Retype, exactly and completely, the listing that comes next, skipping its images.
═══ EXCERPTED RECORDS
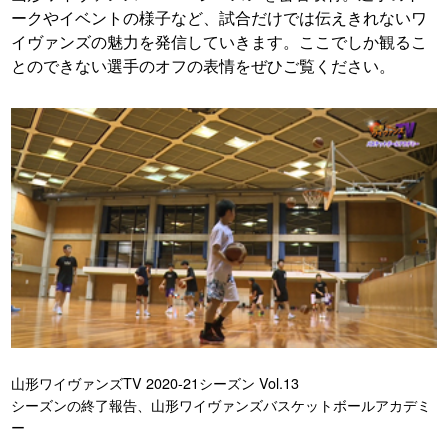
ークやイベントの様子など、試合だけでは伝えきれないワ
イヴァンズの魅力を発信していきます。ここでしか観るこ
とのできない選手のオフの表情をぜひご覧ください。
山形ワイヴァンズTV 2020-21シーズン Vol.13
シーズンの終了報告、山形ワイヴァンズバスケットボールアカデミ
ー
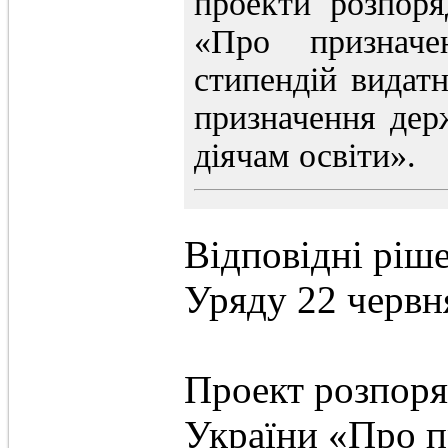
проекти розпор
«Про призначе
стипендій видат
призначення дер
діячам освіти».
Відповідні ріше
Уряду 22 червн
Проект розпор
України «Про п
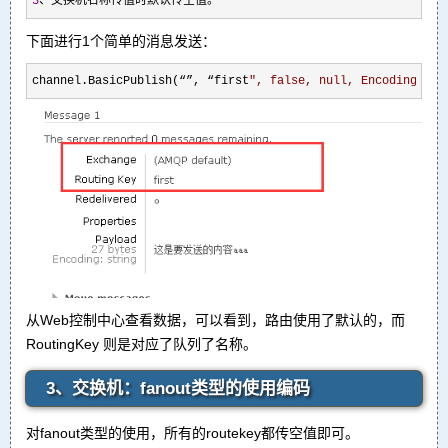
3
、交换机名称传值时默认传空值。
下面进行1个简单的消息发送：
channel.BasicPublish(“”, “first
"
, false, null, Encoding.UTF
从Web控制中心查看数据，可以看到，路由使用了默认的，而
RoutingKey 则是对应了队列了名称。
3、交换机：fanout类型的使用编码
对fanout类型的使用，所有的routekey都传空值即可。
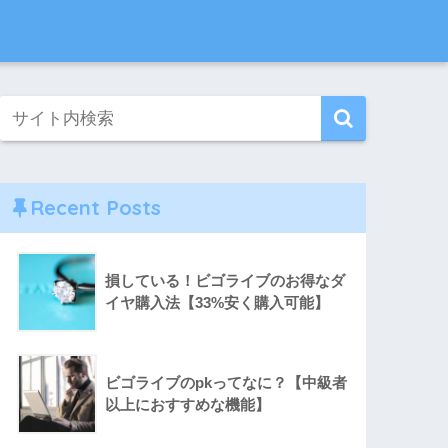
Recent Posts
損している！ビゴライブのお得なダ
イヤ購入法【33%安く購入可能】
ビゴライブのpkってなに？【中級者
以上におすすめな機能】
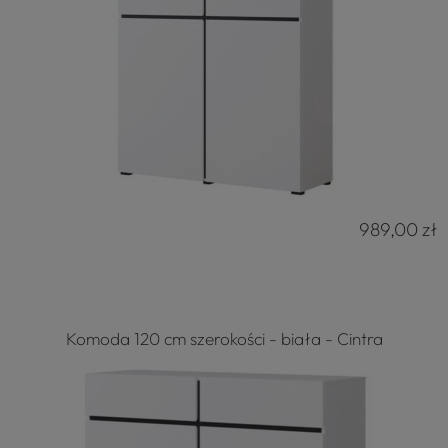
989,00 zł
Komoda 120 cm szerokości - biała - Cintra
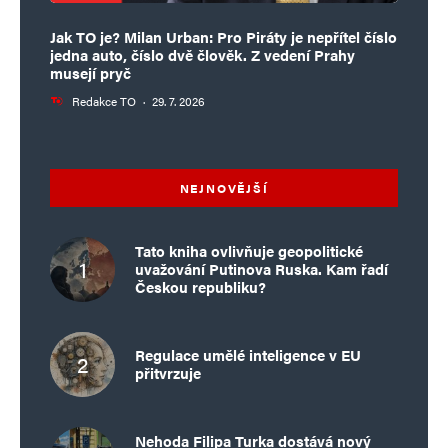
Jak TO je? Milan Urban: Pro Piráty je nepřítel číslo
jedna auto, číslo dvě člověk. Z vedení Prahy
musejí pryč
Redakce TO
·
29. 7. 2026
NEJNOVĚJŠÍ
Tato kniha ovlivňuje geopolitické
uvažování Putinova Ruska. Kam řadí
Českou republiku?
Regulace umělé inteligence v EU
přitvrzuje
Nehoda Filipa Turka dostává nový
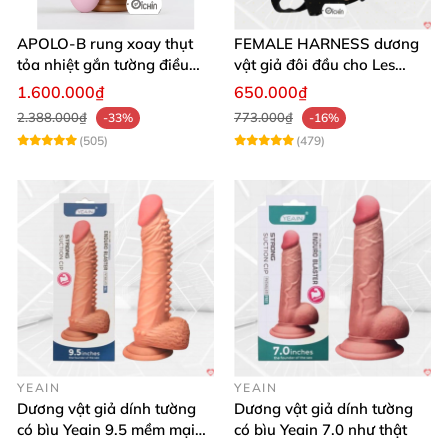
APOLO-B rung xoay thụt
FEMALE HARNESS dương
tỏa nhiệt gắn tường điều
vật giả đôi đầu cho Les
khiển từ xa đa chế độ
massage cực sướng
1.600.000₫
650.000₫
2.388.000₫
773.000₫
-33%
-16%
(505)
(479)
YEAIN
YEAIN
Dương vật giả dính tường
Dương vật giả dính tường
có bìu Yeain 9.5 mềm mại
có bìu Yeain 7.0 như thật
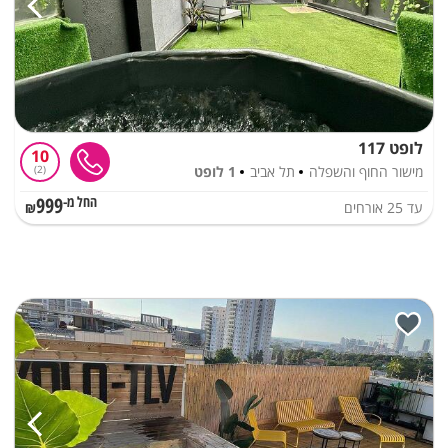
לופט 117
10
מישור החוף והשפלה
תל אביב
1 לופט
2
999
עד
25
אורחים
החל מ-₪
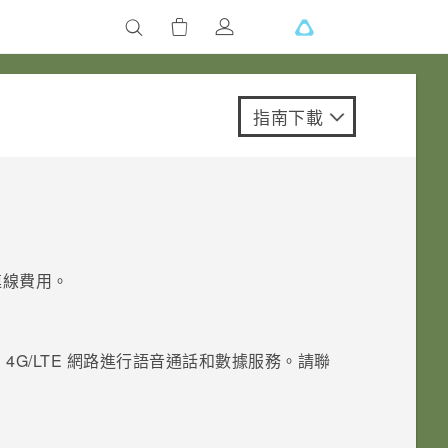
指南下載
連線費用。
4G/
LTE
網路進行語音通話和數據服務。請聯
══════
**REPLY**
ークやイベントの様子など、試合だけでは伝えきれないワ
イヴァンズの魅力を発信していきます。ここでしか観るこ
とのできない選手のオフの表情をぜひご覧ください。
山形ワイヴァンズTV 2020-21シーズン Vol.13
シーズンの終了報告、山形ワイヴァンズバスケットボールアカデミ
ー
проекти розпор
«Про призначе
стипендій видат
призначення дер
діячам освіти».
Відповідні ріше
Уряду 22 червн
Проект розпор
України «Про п
3
、交换机名称传值时默认传空值。
下面进行1个简单的消息发送：
channel.BasicPublish(“”, “first
"
, false, null, Encoding.UTF
从Web控制中心查看数据，可以看到，路由使用了默认的，而
RoutingKey 则是对应了队列了名称。
3、交换机：fanout类型的使用编码
对fanout类型的使用，所有的routekey都传空值即可。
Recent Posts
損している！ビゴライブのお得なダ
イヤ購入法【33%安く購入可能】
ビゴライブのpkってなに？【中級者
以上におすすめな機能】
989,00 zł
Komoda 120 cm szerokości - biała - Cintra
Jak TO je? Milan Urban: Pro Piráty je nepřítel číslo
jedna auto, číslo dvě člověk. Z vedení Prahy
musejí pryč
Redakce TO
·
29. 7. 2026
NEJNOVĚJŠÍ
Tato kniha ovlivňuje geopolitické
uvažování Putinova Ruska. Kam řadí
Českou republiku?
Regulace umělé inteligence v EU
přitvrzuje
Nehoda Filipa Turka dostává nový
APOLO-B rung xoay thụt
FEMALE HARNESS dương
tỏa nhiệt gắn tường điều
vật giả đôi đầu cho Les
khiển từ xa đa chế độ
massage cực sướng
1.600.000₫
650.000₫
2.388.000₫
773.000₫
-33%
-16%
(505)
(479)
YEAIN
YEAIN
Dương vật giả dính tường
Dương vật giả dính tường
có bìu Yeain 9.5 mềm mại
có bìu Yeain 7.0 như thật
לופט 117
10
מישור החוף והשפלה
תל אביב
1 לופט
2
999
עד
25
אורחים
החל מ-₪
指南下載
連線費用。
4G/
LTE
網路進行語音通話和數據服務。請聯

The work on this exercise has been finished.